----- EXCERPTED RECORDS
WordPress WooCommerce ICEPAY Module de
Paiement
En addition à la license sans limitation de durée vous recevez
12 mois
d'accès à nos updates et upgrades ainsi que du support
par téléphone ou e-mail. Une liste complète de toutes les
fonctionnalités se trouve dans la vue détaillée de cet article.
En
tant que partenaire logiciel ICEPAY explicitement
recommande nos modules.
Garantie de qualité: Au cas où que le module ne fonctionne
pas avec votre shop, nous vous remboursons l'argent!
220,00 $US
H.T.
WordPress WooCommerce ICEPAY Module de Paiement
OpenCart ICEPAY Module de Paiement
----------
----- EXCERPTED RECORDS
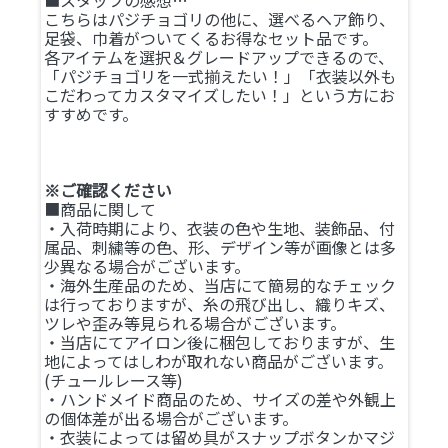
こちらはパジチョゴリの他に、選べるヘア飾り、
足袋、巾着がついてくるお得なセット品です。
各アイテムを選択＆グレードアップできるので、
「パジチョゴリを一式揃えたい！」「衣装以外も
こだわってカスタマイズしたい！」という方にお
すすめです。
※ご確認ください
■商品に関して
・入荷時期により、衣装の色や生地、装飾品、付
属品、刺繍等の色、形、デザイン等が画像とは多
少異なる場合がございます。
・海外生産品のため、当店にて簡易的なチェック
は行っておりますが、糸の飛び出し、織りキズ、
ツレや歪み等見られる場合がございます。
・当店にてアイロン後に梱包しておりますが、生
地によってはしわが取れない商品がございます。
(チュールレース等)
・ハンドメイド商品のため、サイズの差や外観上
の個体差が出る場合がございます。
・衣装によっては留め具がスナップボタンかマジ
----------
» **REQUIRED ACTION**
State, as a bare number, how many lines of the listing hold the word "ICEPAY".

» **RESPONSE**
4